There has long been a series of urban myths and unwritten rules that govern the way we drive. Are people in 4x4s really the king of the road? Do people get car envy? Do motorists really not respect younger drivers as much as their older peers?
Bristol Street Motors decided to put these myths to the test. Their research has shown that drivers are more considerate and courteous depending on what type of car you drive and your actions on the road.
Watch out! 45% of motorists are more careful around classic cars
The UK is home to many classic cars, from the Austin Mini to the Jaguar E-type. If you're lucky enough to drive a classic car, the research has shown that other motorists are more likely to be careful around you on the road than if you drove a car produced in the last decade or so. Overall, 72% of motorists said they would consider driving more carefully around classic cars, while 45% said they definitely would. The data shows that a large proportion of UK motorists appreciate a classic car when they see one – and want to keep it looking as good as possible.
Motorists are more likely to give family car drivers an easier ride
Along with classic cars, the survey also quizzed motorists on if the type of vehicle made a difference in a scenario where they would have the opportunity to either give way or continue on their journey. Which type of car are motorists most courteous to? The survey responses show that if you drive a family car, nearly a third of motorists will give you preferential treatment compared to other cars when you're at a junction.

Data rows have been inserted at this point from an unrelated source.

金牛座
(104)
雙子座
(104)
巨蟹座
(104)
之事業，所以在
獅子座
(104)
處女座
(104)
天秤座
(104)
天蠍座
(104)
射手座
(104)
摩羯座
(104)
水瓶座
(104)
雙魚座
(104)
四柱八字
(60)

Surprisingly, and despite often getting a bad name, one in five motorists would be more likely to give way to van drivers over other types of vehicles – the second-highest figure in our survey results. Unfortunately, the vehicle type that motorists would be least likely to give way to at a junction would be a convertible, with only 2% responding that they would.

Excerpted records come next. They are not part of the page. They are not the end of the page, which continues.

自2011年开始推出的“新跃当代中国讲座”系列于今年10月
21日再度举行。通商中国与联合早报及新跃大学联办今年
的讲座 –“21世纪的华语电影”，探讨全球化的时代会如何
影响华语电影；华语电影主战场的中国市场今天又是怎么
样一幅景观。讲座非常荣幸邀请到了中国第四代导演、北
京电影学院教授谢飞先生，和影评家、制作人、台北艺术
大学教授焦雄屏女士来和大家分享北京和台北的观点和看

However, it's not just the type of car that impacts how motorists are treated on the road – it's also how they act.
Bristol Street Motors also asked UK motorists would they consider holding up drivers on purpose if they considered them to be driving to fast. 53% responded that they might hold speeding drivers up, while 27% said they have done so in the past. On the other hand, far from attempting to hold up speeding drivers, 16% of motorists also told us that that they would consider 'racing' a sports car if one drove alongside them.
Over half of motorists are more courteous to older drivers on the road
Our research has also shown that age makes a significant difference when considering how you are treated on the road. More than half of motorists will be more courteous to older drivers, while only 12% would give younger motorists a better deal compared to their peers.

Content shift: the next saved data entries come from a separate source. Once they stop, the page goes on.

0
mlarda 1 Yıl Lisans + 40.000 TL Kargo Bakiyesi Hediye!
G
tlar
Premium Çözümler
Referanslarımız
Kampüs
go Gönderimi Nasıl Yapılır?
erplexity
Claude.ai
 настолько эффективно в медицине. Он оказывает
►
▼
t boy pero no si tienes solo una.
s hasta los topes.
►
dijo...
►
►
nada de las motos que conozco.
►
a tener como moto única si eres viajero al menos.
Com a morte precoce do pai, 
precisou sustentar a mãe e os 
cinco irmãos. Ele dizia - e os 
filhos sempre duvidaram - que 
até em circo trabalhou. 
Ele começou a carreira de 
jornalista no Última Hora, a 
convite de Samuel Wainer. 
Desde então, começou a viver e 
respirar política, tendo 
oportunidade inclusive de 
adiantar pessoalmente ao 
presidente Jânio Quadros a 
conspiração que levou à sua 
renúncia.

With younger drivers more likely to have recently passed their test compared to older drivers, it's perhaps disappointing that their age group receives the least amount of courtesy on the road. On the other hand, it should be also be seen as a positive sign that UK motorists evidently respect older drivers the most.
Speaking of learner drivers, we also asked UK motorists which word best describes how they feel when behind a learner driver. 46% responded that they would be 'understanding' when encountering a learner driver on the road, while other responses that received the most votes were 'patient' and 'understanding'. However, a small proportion of motorists, a total of 14%, admitted that learner drivers made them feel impatient, frustrated, and angry.
A 'baby on board' sign means that most motorists are more courteous to you on the road
Our survey has revealed that a 'baby on board' sign displayed in your car will mean that most people are more courteous to you on the road. 66% said they would at least consider being driving more courteously around a car with a 'baby on board' sign, while 44% said they in fact would be more courteous.
Overall, when we asked motorists what the most likely reason they would be discourteous to another driver on the road, bad driving was number one, taking 60% of the votes. Using a phone at the wheel received 29% of the vote – a common annoyance on the road. However, a personal feud received a surprising 6% of the vote, while jealousy received 3%
A quarter of motorists can't help but compare cars when the same model drives past
There are lots of motoring myths about traditions that drivers of certain cars have. For example, it's often said that Porsche drivers flash their lights and wave – and our research has shown that 6% of motorists do, in fact, flash their lights when passing the same car as theirs. A quarter of UK motorists can't help but compare cars when they drive by the same one, no doubt comparing which model the other person went for, and the type of interior trim.
Nearly one in ten motorists choose to wave to a driver with the same car as theirs as a sign of being in the same car club, while 5% even admitted giving way to another driver just because they have the same car.